Missionaries bewilder the savage mind by imposing their own standards of the moment and calling them modesty. The African negro, struggling to harmonize these two ideas, wore a tall silk hat and a pair of slippers as his only garments when he obeyed Livingstone's exhortations to clothe himself in the presence of white women.

Vait-hua was all savage; whatever bewilderments the missionaries had brought had faded when dwindling population left the isle to its own people. In the minds of my happy companions at the vai puna, modesty had no more to do with clothing than, among us, it had to do with food. The standards of the individual are everywhere formed by the mass-opinion of those about him; I came from my bath, replaced my garments, and felt myself Marquesan.

The sensation was false. Savage peoples can never understand our philosophy, our complex springs of action. They may ape our manners, wear our ornaments, and seek our company, but their souls remain indifferent. They laugh when we are stolid. They weep when we are unmoved. Their gods and devils are not ours.

From our side, too, the abyss is impassable. Civilization with its refinements and complexities has stripped us of the power of complete surrender to simple impulses. The white who would become like a natural savage succeeds only in becoming a beast. “Plus sauvage que les kanakas,” is a proverb in the islands. Its implications I had occasion to heed ere the evening was ended.

Wrapped only in a gorgeous red pareu, I sat on the paepae of the chief's house, now become mine. I was the especial care of Mrs. Seventh Man Who Wallows, who all afternoon long had sat on her haunches over a cocoanut husk fire stirring savory foods for me. Fish, chickens, pigs, eggs, and native delicacies of all kinds she had cooked and sauced so appetizingly that I conferred on her the title of “Chefess” de Cuisine, and voiced my suspicions that some deserting cook from a flagship had traded his lore for her kisses. Her laughter was spiced with pride, and the chief himself smilingly nodded and gestured to assure me that I had guessed right.

Now in the quiet of the evening, empty bowls removed, pandanus-leaf cigarettes lighted, and pipe passing from hand to hand, we sat rejoicing in the sweet odors of the forest, the murmur of the stream, and the ease of contentment. Many elders of the village had come to meet the stranger, to discuss the world and its wonders, and to marvel at the ways of the whites. The glow of the pipe lighted shriveled yet still handsome countenances scrolled with tattooing, and caught gleams from rolling eyes or sparkles from necklace and earring. Above the mountains a full moon rose, flooding the valley with light and fading the brilliant colors of leaf and flower to pale pastel tints.
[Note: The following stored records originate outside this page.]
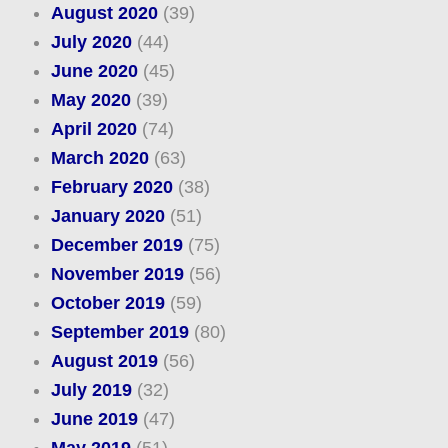
August 2020
(39)
July 2020
(44)
June 2020
(45)
May 2020
(39)
April 2020
(74)
March 2020
(63)
February 2020
(38)
January 2020
(51)
December 2019
(75)
November 2019
(56)
October 2019
(59)
September 2019
(80)
August 2019
(56)
July 2019
(32)
June 2019
(47)
May 2019
(51)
Vanquished Often sat beside me, her dark hair falling over my knee, and listened respectfully to the conversation of her elders, who discussed the gods of the stranger.

They wondered what curious motive had impelled the Jews, the Aati-Ietu, to kill Ieto Kirito the Savior of the world. They discussed the strange madness that had possessed Iuda Iskalota, that he had first bought land with his forty pieces of silver and then hanged himself to a purau tree. Was it cocoanut land? they asked. Was it not good land?

Often across the worn stones of the paepae stole a vei, a centipede, upon which a bare foot quickly stamped. The chief said casually, “If he bite you, you no die; you have hell of a time.” They were not natives of the Marquesas originally, he said; they came in the coal of ships. His patriotism outran his knowledge, for the first discoverers bitterly berated these poisonous creatures, though no more warmly than Neo, who drew heavily upon his stock of English curses to tell his opinion of them.

When the time came for saying apae kaoha my kindly hosts sought to confer upon me the last proof of their friendliness. They proposed that I marry Vanquished Often.